I had a brief break from poetry drawing a design in AI based on this wonderful chair beside the lake that became the front cover of our course anthology.    

Monday, 27 July 2015

The Genomics Era


The Genomics Era

The BADGEM session at last year’s British Association of Dermatologists conference inspired me to undertake a free online FutureLearn course ‘The Genomics Era’ ( St Georges, University London) to make sure I’m up to date with the technology being used now to study the genome. This had several purposes though; I also wanted to see how online courses work. Although I’ve prepared material for online courses, I had never actually taken part in one. This also gave me an opportunity to see the kind of problems students encounter learning about genes, genomes and the genetic code.

The latest technology, including genome wide association studies (GWAS) and next generation sequencing, make it possible to crack complicated disorders that arise due to defects in multiple genes. A highlight at this year’s BAD conference was hearing Angela Christiano talking about research using GWAS that has revealed new genes associated with alopecia areata, a common hair-loss disorder that can even affect young people. The discovery of these genes has led to treatment that looks extremely promising.

Also this month I’ve gone back in time and learnt about the origins of cell culture. ‘The immortal life of Henrietta Lacks’ by Rebecca Skloot is partly a biography of the patient whose cancer cells became HeLa, one of the most commonly used cell lines used in research. But it also tells, all too painfully, the reason why we now have informed consent since the taking of cancer cells from Henrietta Lacks had considerable consequences for her family subsequently. Other shocking revelations in this book were the early experiments that were carried out using HeLa in ignorance.

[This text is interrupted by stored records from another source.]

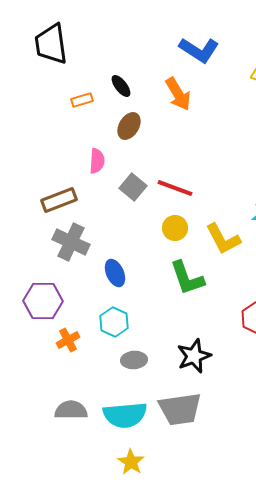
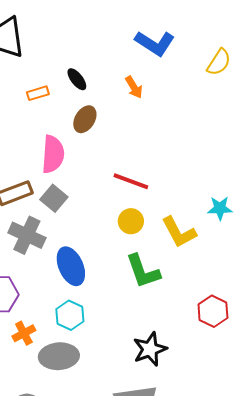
orange arrow: (178, 94) -> (134, 87), size x0.7
pink semicircle: (97, 161) -> (53, 154), size x1.5
gray square: (133, 187) -> (54, 198), moved
blue ellipse: (115, 273) -> (71, 266), size x1.4
gray ellipse: (134, 360) -> (59, 356), moved, size x1.5

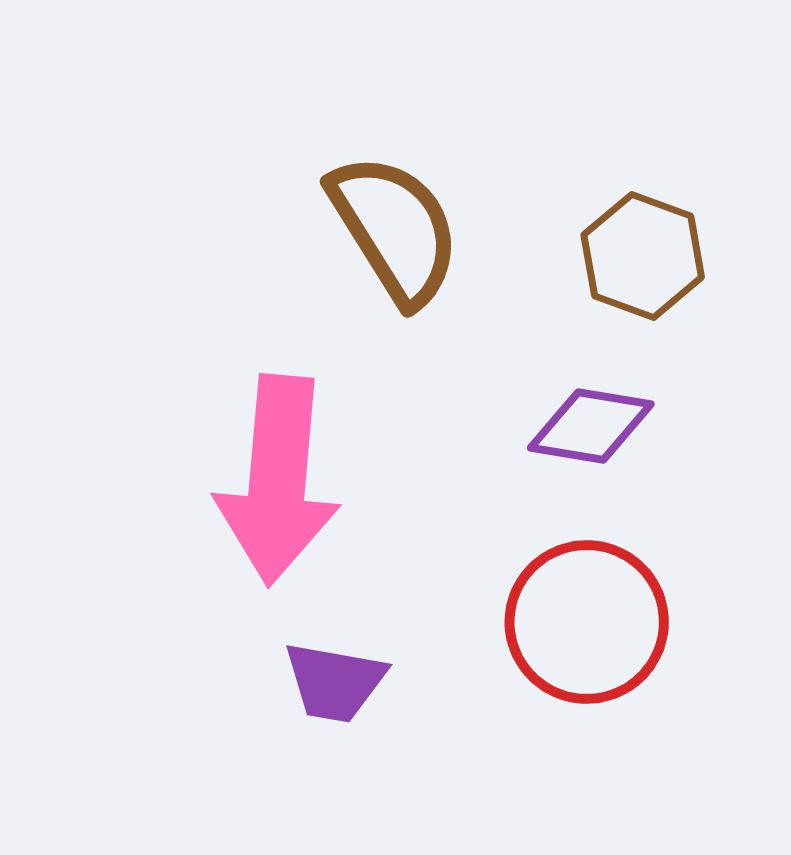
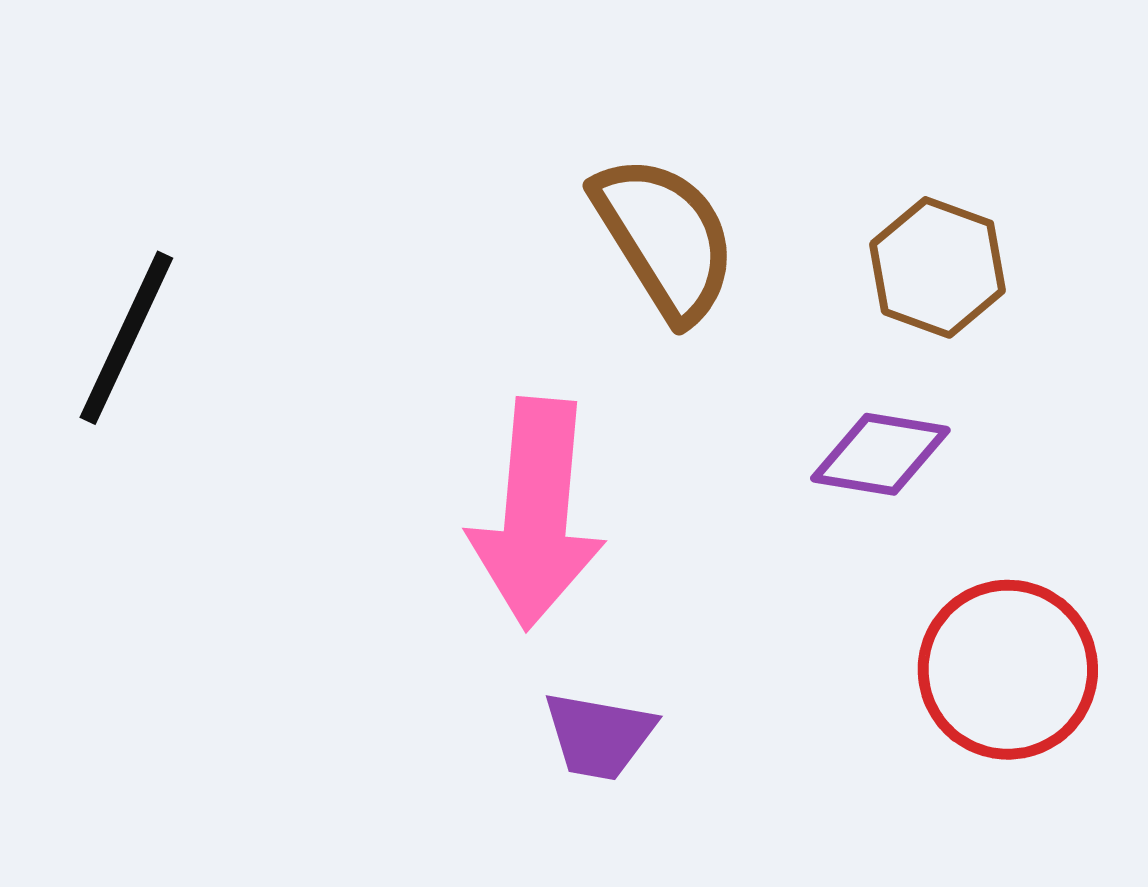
red circle: (587, 622) -> (1008, 670), moved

We have come a long way since the cell culture revolution began with huge discoveries of benefit to mankind but many lessons have been learnt the hard way. We are now in the genomics era which is the next exciting revolution with lots of potential but also lots of ethical issues regarding the sequencing of peoples’ genomes. Let’s hope we can manage it better, with fewer mistakes this time. 

Sunday, 28 June 2015

Puddletown Forest Walks

Puddletown forest doesn't have any way marked routes so, during 10 months of walking the puppy, we have come up with a short (brown) and long (blue) walk. The long walk is sometimes extended to include the pond near Thomas Hardy's cottage. The map below I drew for the purposes of recording so I know which 1km square we are in at any one point. I send dragonfly and moth records to Living record and butterflies to the Dorset butterfly conservation website.


Sunday, 7 June 2015

Birding, recording and tweeting

Work has been slow coming in this year so I have invested some time in learning how to submit records of moths and dragonflies and how to use twitter to find out what others are seeing locally. White winged black tern is a rare migrant in the UK and one I missed years ago when living in Dundee because I refused to be distracted from my work. This week I finally got to see one in Wareham.